Section by Andrei Frumusanu

Performance & Efficiency

In terms of scalability and performance, what we can generally say is that one G76 core is roughly equal to two G72 cores. This also changes the configuration options that Arm offers as the maximum core count for the largest GPU is an MP20 configuration.

When going all-out in laying down cores this means we have a 25% higher maximum performance point. To date we haven’t seen vendors reach near the maximum configuration option of MP32 for the G71 and G72 and as the largest Mali was the Exynos 8895 with a G71MP20.

Improving the performance density of the cores by consolidating functional blocks and execution engines in fewer “cores” improves the PPA of the GPU dramatically. The G76 at iso process and frequency, at similar area configurations, is said to improve the fps/mm² metric by 39% in Manhattan 3.0 and thanks to the improvements in the geometry pipelines, a significant 65% in Car Chase. The casual gaming benchmark here depicts a simpler fill-rate bound workload such as Angry Birds and Candy Crush.

In terms of power efficiency, the metrics presented here depict the performance improvement at ISO process node and frequency, at ISO power values of peak power coming in at a target 2.3W GPU power only. We’re to be reminded that for 3D workloads there’s significant power overhead from the memory subsystem and DRAM and that’s why this figure is lower than what I’ve usually published in terms of total platform active power in the past.

In general the figures that we’re looking at in terms of improvement in common benchmarks like Manhattan are a 1.3x increase in performance at equal power and area, process and frequency.

How this would look in a late 2018 / early 2019 SoC would be something like the following projection:

GFXBench Manhattan 3.1 Offscreen Power Efficiency
(System Active Power)
  Mfc. Process FPS Avg. Power
(W)
Perf/W
Efficiency
Mali G76MP12 SoC Projection 7/8nm class 69.00 4.08 16.90 fps/W
Galaxy S9+ (Snapdragon 845) 10LPP 61.16 5.01 11.99 fps/W
Galaxy S9 (Exynos 9810) 10LPP 46.04 4.08 11.28 fps/W
Galaxy S8 (Snapdragon 835) 10LPE 38.90 3.79 10.26 fps/W
LeEco Le Pro3 (Snapdragon 821) 14LPP 33.04 4.18 7.90 fps/W
Galaxy S7 (Snapdragon 820) 14LPP 30.98 3.98 7.78 fps/W
Huawei Mate 10 (Kirin 970) 10FF 37.66 6.33 5.94 fps/W
Galaxy S8 (Exynos 8895) 10LPE 42.49 7.35 5.78 fps/W
Galaxy S7 (Exynos 8890) 14LPP 29.41 5.95 4.94 fps/W
Meizu PRO 5 (Exynos 7420) 14LPE 14.45 3.47 4.16 fps/W
Nexus 6P (Snapdragon 810 v2.1) 20Soc 21.94 5.44 4.03 fps/W
Huawei Mate 8 (Kirin 950) 16FF+ 10.37 2.75 3.77 fps/W
Huawei Mate 9 (Kirin 960) 16FFC 32.49 8.63 3.77 fps/W
Huawei P9 (Kirin 955) 16FF+ 10.59 2.98 3.55 fps/W

Arm that’s that the 1.5x target improvement in performance on a future G76 in 7nm would happen thanks to a relative increase of the GPU capabilities scaling from a G72MP18 to a G76MP12. So it seem natural to take the Exynos 9810 as a baseline for the performance projections. Assuming the power target wouldn’t change, we’d see a G76MP12 in the upcoming process node outperforming current generation leader, the Snapdragon 845, by 13% in Manhattan 3.1. Power efficiency at peak performance would also be 47% better.
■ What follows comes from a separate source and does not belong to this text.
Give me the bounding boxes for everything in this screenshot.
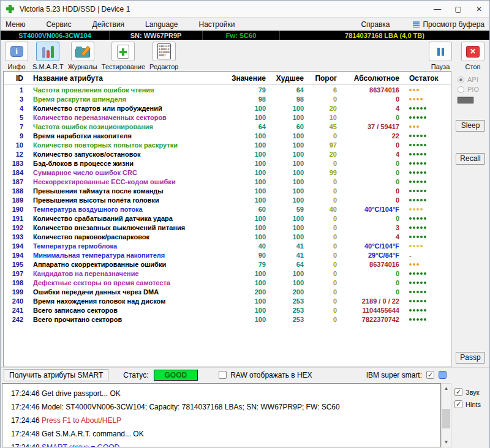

Obviously the competition won’t be standing still – although Qualcomm had a bit of a misstep in terms of power efficiency in the Adreno 630, it’s possible this will be caught up in the next iteration next year, not to mention that the process node improvements alone would be then sufficient to retake the lead on the GPU side.

End Remarks

All in all, the Mali G76 provides extremely solid advancements – 30% better performance at the same area and power are heavy generational improvements. However while this will greatly improve the competitiveness of Mali GPUs – I don’t think it will be quite sufficient to catch up with the competition.

In terms of the microarchitectural changes, I think Arm did the right choices in terms of consolidating the cores and beefing them up. Currently it seems that the high-core count in Mali GPUs is a two-edged sword; while it does provide extremely fine-grained configuration ability and allows vendors to pick exactly a certain core count that fits their area budget for the GPU, it also causes inevitable overhead.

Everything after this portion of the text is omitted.